ARCHER2 uses module based system to load various system modules. For compiling Nektar++ on ARCHER2 we need to choose the GNU compiler suite and load required modules. Note that git is automatically available on the system.

A brief summary of module commands on ARCHER2 (from ARCHER2 documentations):

module list [name] – List modules currently loaded in your environment, optionally filtered by [name]
module avail [name] – List modules available, optionally filtered by [name]
module spider [name][/version] – Search available modules (including hidden modules) and provide information on modules
module load name – Load the module called name into your environment
module remove name – Remove the module called name from your environment
module swap old new – Swap module new for module old in your environment
module help name – Show help information on module name
module show name – List what module name actually does to your environment

Basic module commands are briefly explained here.

export CRAY_ADD_RPATH=yes
module swap PrgEnv-cray PrgEnv-gnu 
module load cray-fftw
module load cray-hdf5
module load cmake

These options can be put in the file to avoid typing them for each session. One approach is to put these lines in the .profile file in the home directory. If it was not present there, you can create one. Note the dot in front of the .profile. A better way is to create a bash scriptas shown below. lets name it loadMyModules. To creat it type touch loadMyModules in the terminal and press enter. it will creat an empty file loadMyModules. Open the file using your prefered text editor and put the following as well as any other module you need to load in the loadMyModules file and save it. Note that the shebang #! character must be on the first line

#!/bin/bash

export CRAY_ADD_RPATH=yes
module swap PrgEnv-cray PrgEnv-gnu 
module load cray-fftw
module load cray-hdf5
module load cmake

after saving the file, make it executable by running chmod +x loadMyModules. Now you can load your modules by running the file as: ./loadMyModules

Note that after running system may prints several warnings and information messages about system environment variables which are being unloaded and newly loaded. You can simply ignore these messages. Just type q to get to the end of messages.

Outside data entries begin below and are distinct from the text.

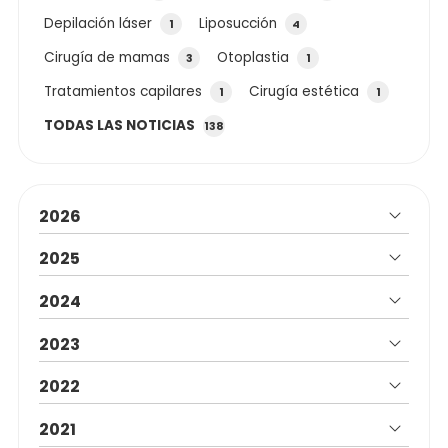
Depilación láser
Liposucción
1
4
Cirugía de mamas
Otoplastia
3
1
Tratamientos capilares
Cirugía estética
1
1
TODAS LAS NOTICIAS
138
2026
2025
2024
2023
2022
2021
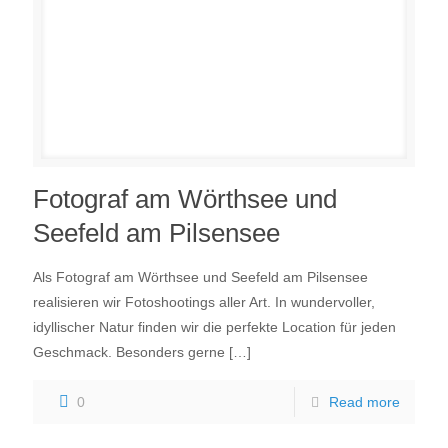
Fotograf am Wörthsee und
Seefeld am Pilsensee
Als Fotograf am Wörthsee und Seefeld am Pilsensee
realisieren wir Fotoshootings aller Art. In wundervoller,
idyllischer Natur finden wir die perfekte Location für jeden
Geschmack. Besonders gerne
[…]
0
Read more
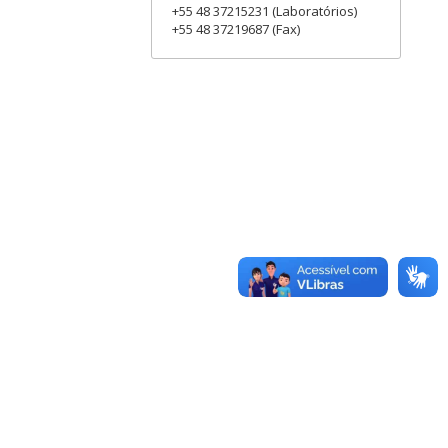
+55 48 37215231 (Laboratórios)
+55 48 37219687 (Fax)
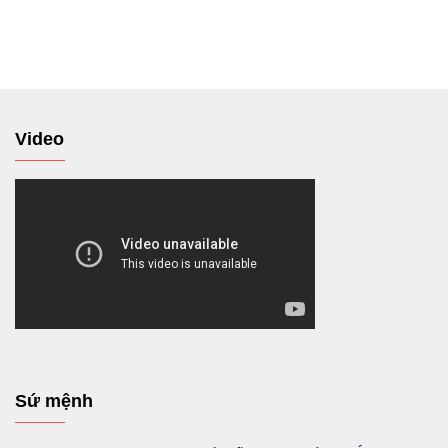
tới
Video
Sứ mệnh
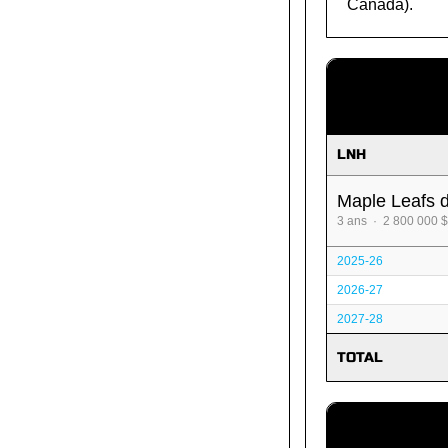
Canada).
LNH
Maple Leafs 
3 ans · 2 800 000 $
2025-26
2026-27
2027-28
TOTAL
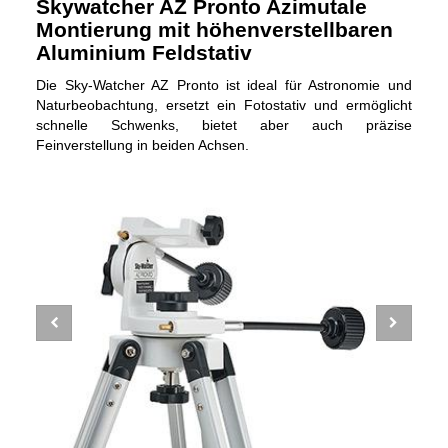
Skywatcher AZ Pronto Azimutale
Montierung mit höhenverstellbaren
Aluminium Feldstativ
Die Sky-Watcher AZ Pronto ist ideal für Astronomie und
Naturbeobachtung, ersetzt ein Fotostativ und ermöglicht
schnelle Schwenks, bietet aber auch präzise
Feinverstellung in beiden Achsen.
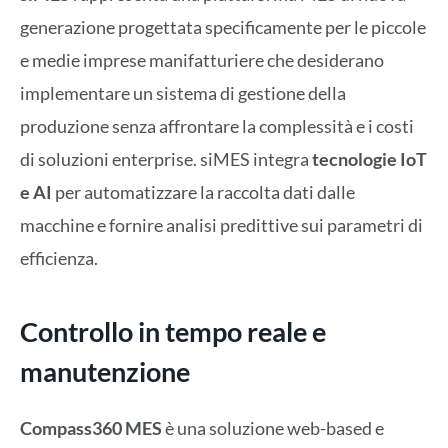
generazione progettata specificamente per le piccole
e medie imprese manifatturiere che desiderano
implementare un sistema di gestione della
produzione senza affrontare la complessità e i costi
di soluzioni enterprise. siMES integra
tecnologie IoT
e AI
per automatizzare la raccolta dati dalle
macchine e fornire analisi predittive sui parametri di
efficienza.
Controllo in tempo reale e
manutenzione
Compass360 MES
è una soluzione web-based e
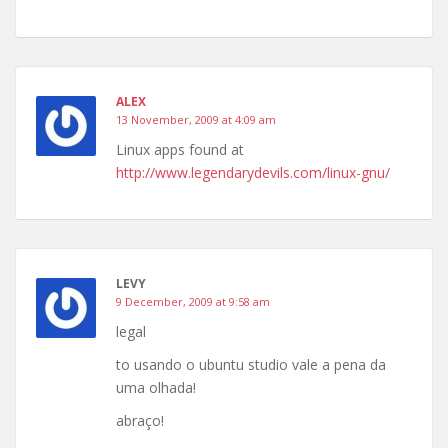
ALEX
13 November, 2009 at 4:09 am
Linux apps found at
http://www.legendarydevils.com/linux-gnu/
LEVY
9 December, 2009 at 9:58 am
legal
to usando o ubuntu studio vale a pena da
uma olhada!
abraço!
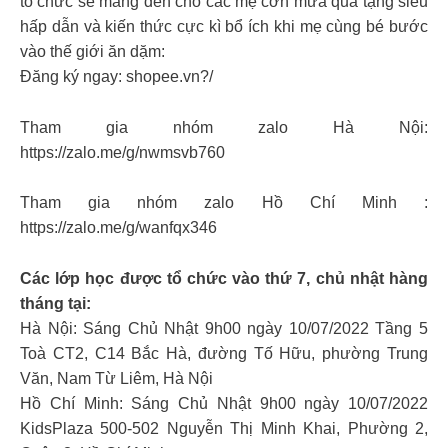
tổ chức sẽ mang đến cho các mẹ cơn mưa quà tặng siêu
hấp dẫn và kiến thức cực kì bổ ích khi mẹ cùng bé bước
vào thế giới ăn dặm:
Đăng ký ngay: shopee.vn?/
Tham gia nhóm zalo Hà Nội:
https://zalo.me/g/nwmsvb760
Tham gia nhóm zalo Hồ Chí Minh :
https://zalo.me/g/wanfqx346
Các lớp học được tổ chức vào thứ 7, chủ nhật hàng
tháng tại:
Hà Nội: Sáng Chủ Nhật 9h00 ngày 10/07/2022 Tầng 5
Toà CT2, C14 Bắc Hà, đường Tố Hữu, phường Trung
Văn, Nam Từ Liêm, Hà Nội
Hồ Chí Minh: Sáng Chủ Nhật 9h00 ngày 10/07/2022
KidsPlaza 500-502 Nguyễn Thị Minh Khai, Phường 2,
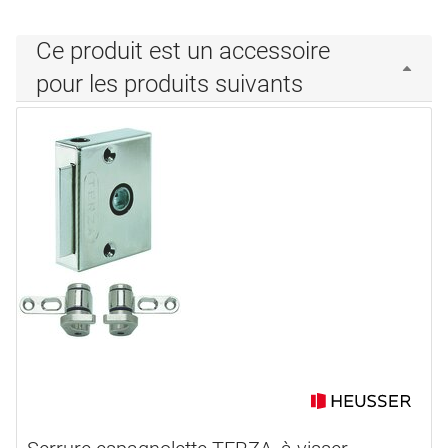
Ce produit est un accessoire
pour les produits suivants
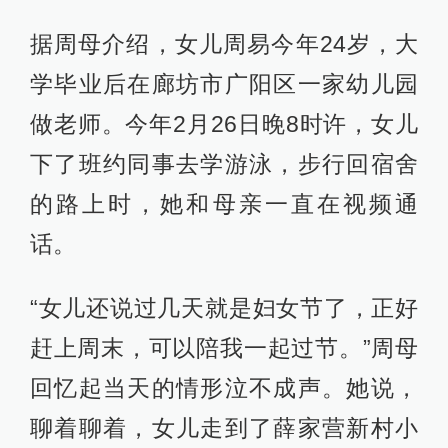
据周母介绍，女儿周易今年24岁，大
学毕业后在廊坊市广阳区一家幼儿园
做老师。今年2月26日晚8时许，女儿
下了班约同事去学游泳，步行回宿舍
的路上时，她和母亲一直在视频通
话。
“女儿还说过几天就是妇女节了，正好
赶上周末，可以陪我一起过节。”周母
回忆起当天的情形泣不成声。她说，
聊着聊着，女儿走到了薛家营新村小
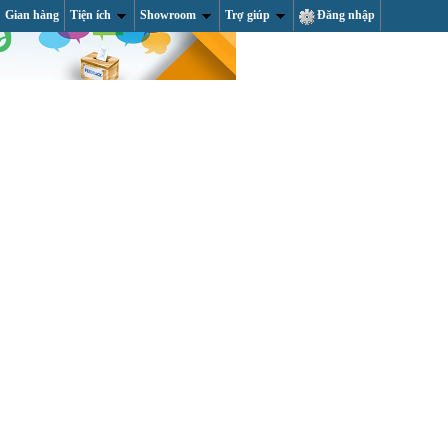
Gian hàng
Tiện ích
Showroom
Trợ giúp
Đăng nhập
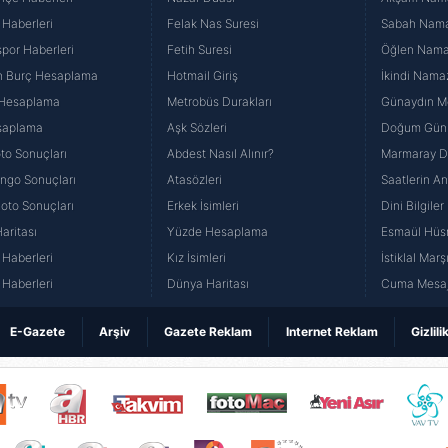
 Haberleri
Felak Nas Suresi
Sabah Namaz
por Haberleri
Fetih Suresi
Öğlen Namazı
n Burç Hesaplama
Hotmail Giriş
İkindi Namaz
 Hesaplama
Metrobüs Durakları
Günaydın Me
saplama
Aşk Sözleri
Doğum Günü
to Sonuçları
Abdest Nasıl Alınır?
Marmaray Du
yango Sonuçları
Atasözleri
Saatlerin A
Loto Sonuçları
Erkek İsimleri
Dini Bilgiler
aritası
Yüzde Hesaplama
Esmaül Hüs
Haberleri
Kız İsimleri
İstiklal Marş
Haberleri
Dünya Haritası
Cuma Mesaj
E-Gazete
Arşiv
Gazete Reklam
Internet Reklam
Gizlili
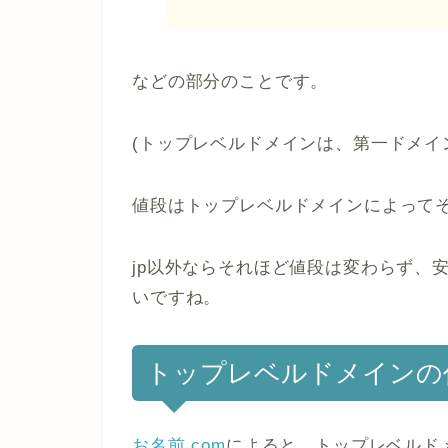
などの部分のことです。
(トップレベルドメインは、第一ドメイ
値段はトップレベルドメインによって
jp以外ならそれほど値段は変わらず、安
いですね。
トップレベルドメインの
お名前.com
によると、トップレベルドメ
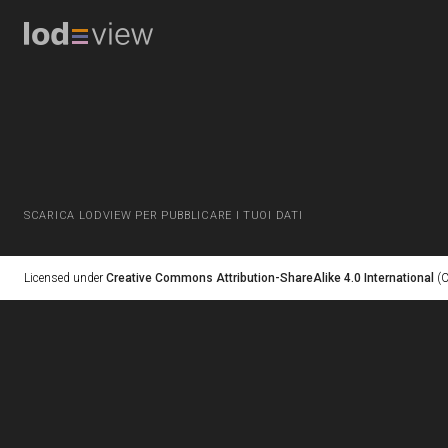
SCARICA LODVIEW PER PUBBLICARE I TUOI DATI
Licensed under
Creative Commons Attribution-ShareAlike 4.0 International
(C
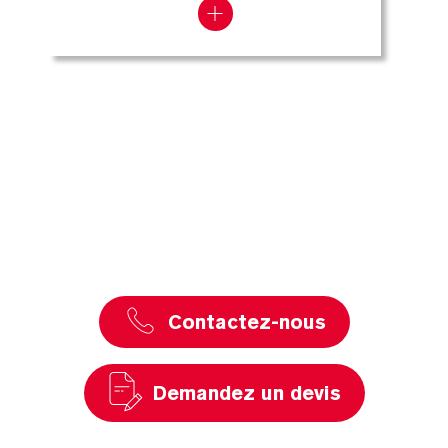
Contactez-nous
Demandez un devis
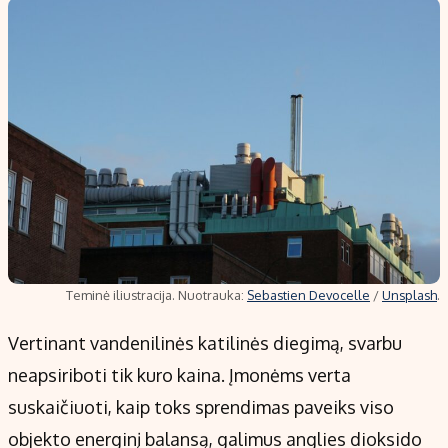
Teminė iliustracija. Nuotrauka:
Sebastien Devocelle
/
Unsplash
.
Vertinant vandenilinės katilinės diegimą, svarbu
neapsiriboti tik kuro kaina. Įmonėms verta
suskaičiuoti, kaip toks sprendimas paveiks viso
objekto energinį balansą, galimus anglies dioksido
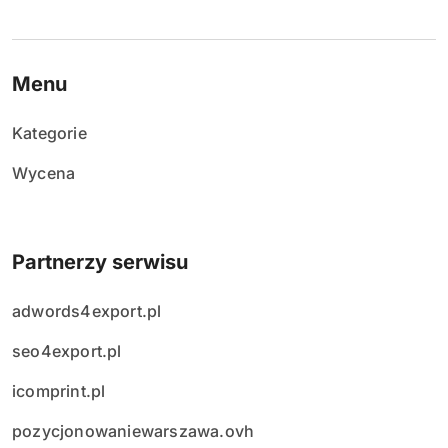
Menu
Kategorie
Wycena
Partnerzy serwisu
adwords4export.pl
seo4export.pl
icomprint.pl
pozycjonowaniewarszawa.ovh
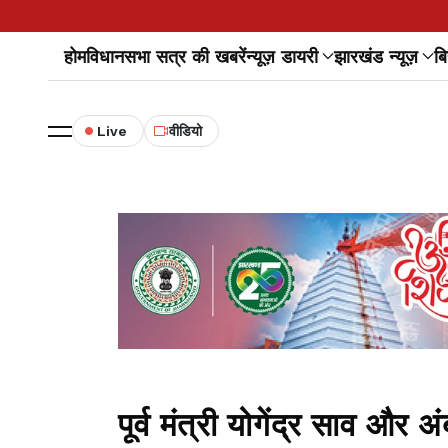
होम
विधानसभा सत्र की खबरें
न्यूज़ डायरी
झारखंड न्यूज़
बि
Live
वीडियो
पूर्व मंत्री योगेंद्र साव और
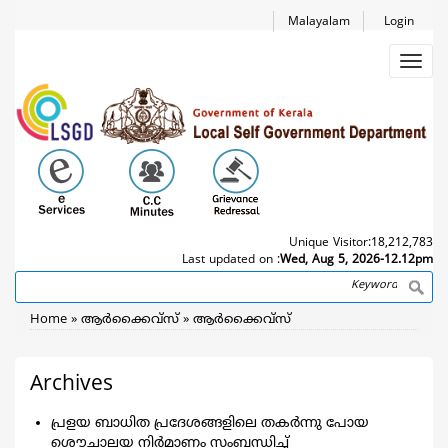
Skip
Malayalam
Login
to
main
Toggl
content
navig
Unique Visitor:
18,212,783
Last updated on :
Wed, Aug 5, 2026-12.12pm
Search
Breadcrumb
Home
ആര്‍ക്കൈവ്സ്
ആര്‍ക്കൈവ്സ്
Archives
പ്രളയ ബാധിത പ്രദേശങ്ങളിലെ തകര്‍ന്നു പോയ
ശൌചാലയ നിർമാണം സംബന്ധിച്ച്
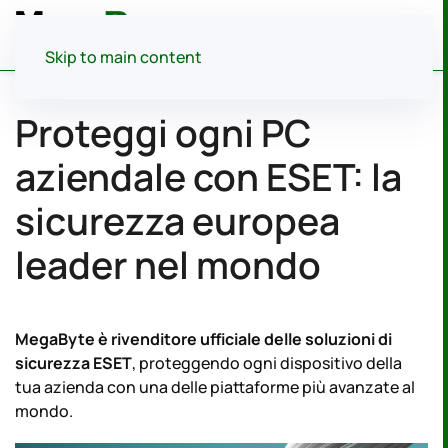
Menu
Skip to main content
Proteggi ogni PC
aziendale con ESET: la
sicurezza europea
leader nel mondo
MegaByte è rivenditore ufficiale delle soluzioni di
sicurezza ESET
, proteggendo ogni dispositivo della
tua azienda con una delle piattaforme più avanzate al
mondo.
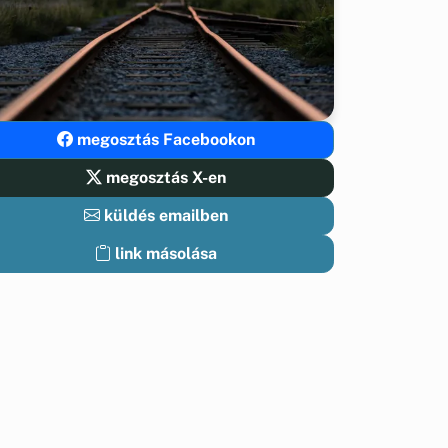
megosztás Facebookon
megosztás X-en
küldés emailben
link másolása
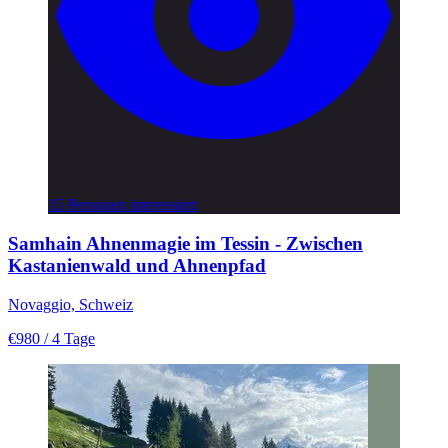
15 Personen interessiert
Samhain Ahnenmagie im Tessin - Zwischen
Kastanienwald und Ahnenpfad
Novaggio, Schweiz
€980
/ 4 Tage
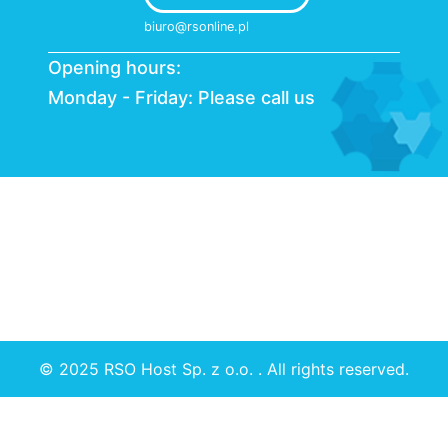
biuro@rsonline.pl
Opening hours:
Monday - Friday: Please call us
© 2025 RSO Host Sp. z o.o. . All rights reserved.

To clone the repository, first create a public/private ssh key-pair and add it to the gitLab. Instructions on creating ssh key can be found at Generating a new SSH key pair . If the ssh keys have already been set up, this step can be skipped.

The code must be compiled and run from work directory, which is at /work/project_code/project_code/user_name . For example, for the project code e01 and username mlahooti, the work directory can be accessed at /work/e01/e01/mlahooti. You can also echo $HOME which in this example will prints /home/e01/e01/mlahooti, and change the /home/ part to /work/ to access your work directory.

Enter the work directory and clone the Nektar++ code into a folder, e.g. nektarpp

cd /work/e01/e01/mlahooti
git clone https://gitlab.nektar.info/nektar/nektar.git nektarpp

After the code is cloned, enter the nektarpp folder, make a build directory and enter it

cd nektarpp
mkdir build
cd build

The above three steps can be done with a single line command too
cd nektarpp && mkdir build && cd build

From within the build directory, run the configure command. Note the use of CC and CXX to select the special ARCHER-specific compilers.

CC=cc CXX=CC cmake -DNEKTAR_USE_SYSTEM_BLAS_LAPACK=OFF -DNEKTAR_USE_MPI=ON -DNEKTAR_USE_HDF5=ON -DNEKTAR_USE_FFTW=ON -DTHIRDPARTY_BUILD_BOOST=ON ..

cc and CC are the C and C++ wrappers for the Cray utilities and determined by the PrgEnv module.
SYSTEM_BLAS_LAPACK is disabled since, by default, we can use the libsci package which contains an optimized version of BLAS and LAPACK and not require any additional arguments to cc.
HDF5 is a better output option to use on ARCHER2 since often we run out of the number of files limit on the quota. It is better to use the cray-hdf5 module available on the ARCHERE2. You need to load the module as explained above (module load cray-hdf5) to use it. If for any reason you prefer not to use the ARCHER2 hdf5, you can use the one available with Nektar++ as a Third-party library by including -DTHIRDPARTY_BUILD_HDF5=ON in the command line above or running the ccmake .. after first configuration to activate it.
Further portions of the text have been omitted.